All these things do not really bother me, but I am thinking of installing movement detectors so doors open (and close) automatically, and lights go on (and off again) automatically.
And objects in a program can much more easily be automated than physical objects in a house or building. Add to that that light and door management is often forgotten (doors here are often open and we forget to turn off the light in the kitchen). Likewise, one can also forget to free objects. Computers are much better at this than we are and they don't forget.
Manual memory management:
is very often done wrong, even by those who think they fully control it; you only really control it if you can code thus that you can be sure that you can't have objects that are freed to early or too late. Not many actually know how to do that (or actually: how to avoid writing code that can do these bad things). Object freed too early: you could access a freed object. Object freed too late: memory leak.
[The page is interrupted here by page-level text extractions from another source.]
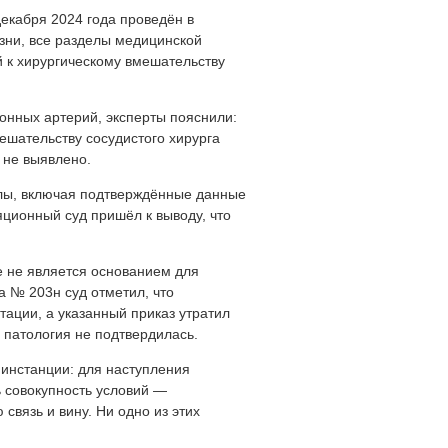
декабря 2024 года проведён в
зни, все разделы медицинской
 к хирургическому вмешательству
онных артерий, эксперты пояснили:
ешательству сосудистого хирурга
 не выявлено.
алы, включая подтверждённые данные
яционный суд пришёл к выводу, что
е не является основанием для
а № 203н суд отметил, что
ации, а указанный приказ утратил
я патология не подтвердилась.
 инстанции: для наступления
ь совокупность условий —
связь и вину. Ни одно из этих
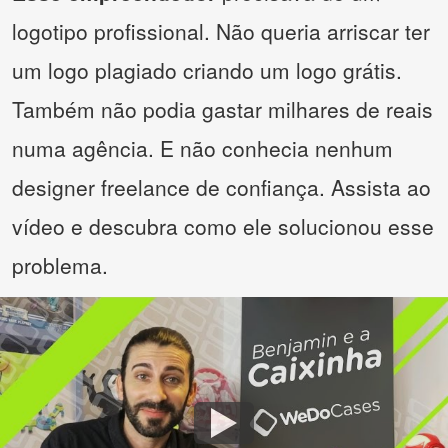
logotipo profissional. Não queria arriscar ter
um logo plagiado criando um logo grátis.
Também não podia gastar milhares de reais
numa agência. E não conhecia nenhum
designer freelance de confiança. Assista ao
vídeo e descubra como ele solucionou esse
problema.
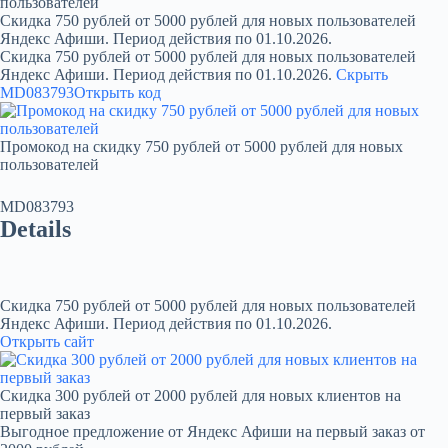
пользователей
Скидка 750 рублей от 5000 рублей для новых пользователей
Яндекс Афиши. Период действия по 01.10.2026.
Скидка 750 рублей от 5000 рублей для новых пользователей
Яндекс Афиши. Период действия по 01.10.2026.
Скрыть
MD083793
Открыть код
Промокод на скидку 750 рублей от 5000 рублей для новых
пользователей
MD083793
Details
Скидка 750 рублей от 5000 рублей для новых пользователей
Яндекс Афиши. Период действия по 01.10.2026.
Открыть сайт
Скидка 300 рублей от 2000 рублей для новых клиентов на
первый заказ
Выгодное предложение от Яндекс Афиши на первый заказ от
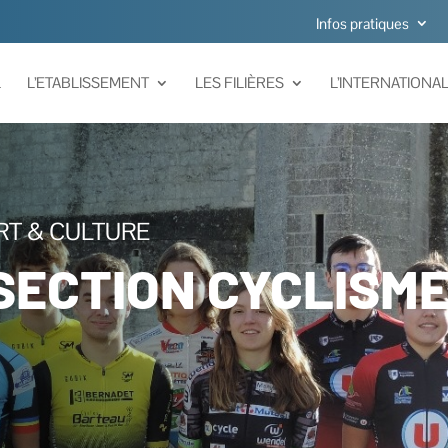
Infos pratiques
L
L’ETABLISSEMENT
LES FILIÈRES
L’INTERNATIONA
RT & CULTURE
SECTION CYCLISME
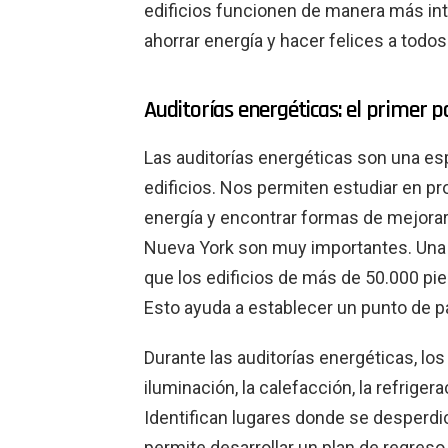
edificios funcionen de manera más int
ahorrar energía y hacer felices a todos
Auditorías energéticas: el primer p
Las auditorías energéticas son una esp
edificios. Nos permiten estudiar en pro
energía y encontrar formas de mejora
Nueva York son muy importantes. Una
que los edificios de más de 50.000 pie
Esto ayuda a establecer un punto de pa
Durante las auditorías energéticas, l
iluminación, la calefacción, la refrigera
Identifican lugares donde se desperdic
permite desarrollar un plan de regreso 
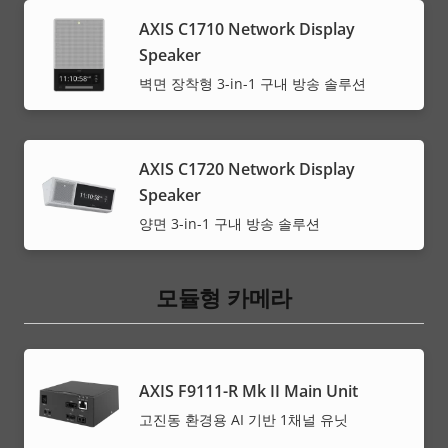
AXIS C1710 Network Display
Speaker
벽면 장착형 3-in-1 구내 방송 솔루션
AXIS C1720 Network Display
Speaker
양면 3-in-1 구내 방송 솔루션
모듈형 카메라
AXIS F9111-R Mk II Main Unit
고진동 환경용 AI 기반 1채널 유닛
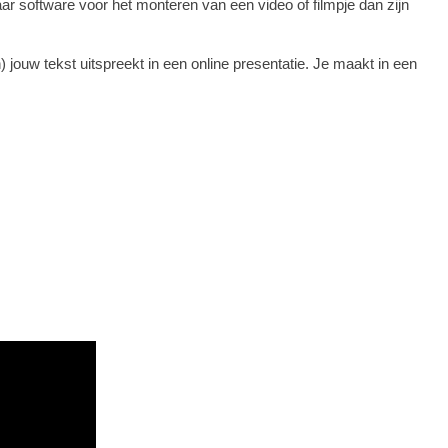
aar software voor het monteren van een video of filmpje dan zijn
) jouw tekst uitspreekt in een online presentatie. Je maakt in een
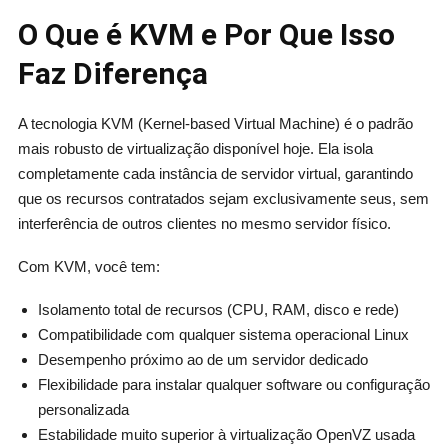
O Que é KVM e Por Que Isso
Faz Diferença
A tecnologia KVM (Kernel-based Virtual Machine) é o padrão
mais robusto de virtualização disponível hoje. Ela isola
completamente cada instância de servidor virtual, garantindo
que os recursos contratados sejam exclusivamente seus, sem
interferência de outros clientes no mesmo servidor físico.
Com KVM, você tem:
Isolamento total de recursos (CPU, RAM, disco e rede)
Compatibilidade com qualquer sistema operacional Linux
Desempenho próximo ao de um servidor dedicado
Flexibilidade para instalar qualquer software ou configuração
personalizada
Estabilidade muito superior à virtualização OpenVZ usada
is a chore so why not get rid of it? It is not that I can't handle it, it is that I don't want to. I can also handle shift gears and yet I prefer an automatic gear, because that is more relaxed.
is the cause of many (most?) errors in programming. It is always nice if you can remove such an important source of errors.
So I am quite sad that they want to roll back ARC. It had its flaws, but more because the libraries were not really designed for it and had sometimes conflicting memory management strategies like the ownership/notification principle in the VCL and FMX than because of how ARC actually works. Now they seem to be thinking of going the lightweight smart pointers (hence the desire for auto-constructors and auto-destructors). I am not sure if that is a solution.
I had hoped they would go the way MS proposed, a different kind of (indirect) refcounting, something I have been thinking about for years. It requires that pointers work slightly differently, and don't directly point to an object.
Oh well.
So again: yes we can certainly do all these things, but we tend to forget them and the fact we must do them repeatedly and often is a nuisance, so something that relieves us of that task can make our code safer and easier to write at the same time. It is like buying a car with automatic gear instead of shift gear.